MARVEL LEGACY DELUXE HC
Wczoraj miałem okazję zapoznać się z tym albumem. Zamysł przy tworzeniu one-shota Legacy był taki aby powtórzyć sukces DC: Rebirth, który zgrabnie celebrował wieloletni dorobek DC i był przede wszystkim inteligentnym puszczeniem oka do fanów ale i przystępnym wprowadzeniem do świata DC dla nowicjuszy. W przypadku Legacy udało się to połowicznie.
#1 przedstawiający historię Avengers 1 000 000 bc autorstwa Aarona jest świetny. Widzimy tutaj bodajże pierwszą grupę Avengers, która ładnie wpisuje się w wątek dziedzictwa a także współczesną historię, mamy tu także kosmiczną mitologię Marvela w postaci zagrożenia ze storny Celestiali. Trochę mało miejsca zostało poświęcone tej grupie, bo akcja szybko przenosi się do czasów współczesnych. Zeszyt kończy się równie szybko jak się zaczął.

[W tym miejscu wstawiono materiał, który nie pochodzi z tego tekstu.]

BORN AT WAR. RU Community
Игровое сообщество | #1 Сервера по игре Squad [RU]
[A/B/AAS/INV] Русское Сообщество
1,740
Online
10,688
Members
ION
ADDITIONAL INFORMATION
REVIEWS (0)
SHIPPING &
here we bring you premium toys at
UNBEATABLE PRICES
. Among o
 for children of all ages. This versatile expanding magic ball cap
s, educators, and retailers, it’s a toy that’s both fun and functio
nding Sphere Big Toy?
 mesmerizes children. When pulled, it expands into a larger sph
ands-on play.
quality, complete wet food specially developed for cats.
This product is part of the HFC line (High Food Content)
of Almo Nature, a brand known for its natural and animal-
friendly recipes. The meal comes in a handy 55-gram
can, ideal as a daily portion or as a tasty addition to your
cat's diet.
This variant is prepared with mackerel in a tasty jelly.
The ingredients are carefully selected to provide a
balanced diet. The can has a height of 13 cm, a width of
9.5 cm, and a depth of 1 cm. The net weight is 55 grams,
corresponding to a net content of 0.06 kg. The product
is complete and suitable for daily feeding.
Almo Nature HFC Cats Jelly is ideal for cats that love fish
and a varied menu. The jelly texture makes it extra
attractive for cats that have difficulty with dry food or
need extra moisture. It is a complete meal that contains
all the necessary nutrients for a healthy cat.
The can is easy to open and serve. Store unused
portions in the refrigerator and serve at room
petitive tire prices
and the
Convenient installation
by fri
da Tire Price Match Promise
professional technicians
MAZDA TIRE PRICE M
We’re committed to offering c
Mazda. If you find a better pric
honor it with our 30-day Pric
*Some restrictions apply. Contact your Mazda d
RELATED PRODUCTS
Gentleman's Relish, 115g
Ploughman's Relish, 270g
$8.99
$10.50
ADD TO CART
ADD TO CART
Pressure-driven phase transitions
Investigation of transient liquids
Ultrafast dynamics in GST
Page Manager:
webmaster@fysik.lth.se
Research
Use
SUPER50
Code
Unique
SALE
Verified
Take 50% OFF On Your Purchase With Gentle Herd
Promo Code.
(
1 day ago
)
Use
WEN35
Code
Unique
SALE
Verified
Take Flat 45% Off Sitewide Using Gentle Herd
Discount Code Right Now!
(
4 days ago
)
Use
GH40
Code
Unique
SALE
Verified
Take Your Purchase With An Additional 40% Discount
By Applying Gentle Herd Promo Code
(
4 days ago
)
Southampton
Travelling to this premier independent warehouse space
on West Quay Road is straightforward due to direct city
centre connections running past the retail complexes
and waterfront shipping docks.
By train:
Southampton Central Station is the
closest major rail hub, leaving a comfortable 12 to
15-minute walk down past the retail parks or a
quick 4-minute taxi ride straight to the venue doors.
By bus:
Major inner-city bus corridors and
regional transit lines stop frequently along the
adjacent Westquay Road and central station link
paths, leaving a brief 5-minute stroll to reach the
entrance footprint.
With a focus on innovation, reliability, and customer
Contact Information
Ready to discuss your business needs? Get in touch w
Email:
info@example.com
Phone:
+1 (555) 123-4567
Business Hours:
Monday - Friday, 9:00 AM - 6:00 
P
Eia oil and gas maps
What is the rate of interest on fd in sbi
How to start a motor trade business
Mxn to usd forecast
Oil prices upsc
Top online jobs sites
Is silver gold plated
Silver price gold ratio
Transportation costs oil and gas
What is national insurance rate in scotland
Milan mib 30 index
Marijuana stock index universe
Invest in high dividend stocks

Dalej mamy tzw. MARVEL LEGACY PRIMER PAGES, które tak naprawdę nie wiem do kogo są adresowane. Są to krótkie komiksy przytaczające najważniejsze fakty z życia najważniejszych postaci Marvela. W teorii są to wprowadzenia do aktualnie wydawanych serii przez Marvela. W praktyce dla osoby, która mniej więcej ogarnia to wszystko to ogromna strata czasu. Dla nowicjuszy również średnio przydatne - masa spoilerów, która skutecznie zniszczy radość z lektury wcześniejszych komiksów. Do kogo jest to więc adresowane?
FOOM MAGAZINE, klika artykułów podających ciekawe fakty z historii Marvela, trochę wywiadów z twórcami. Średnio interesujące moim zdaniem. Na koniec galeria okładek.
Ogółem ocena mocno średnia, skok na kasę i odradzam zakup tego albumu. Lepiej kupić #1, który jest jakąś tam ciekawostką. Gdyby chociaż rozpisali Legacy na 4 zeszyty i pociągnęli historię Avengers 1 000 000 bc dalej... mogło by być bardzo dobrze.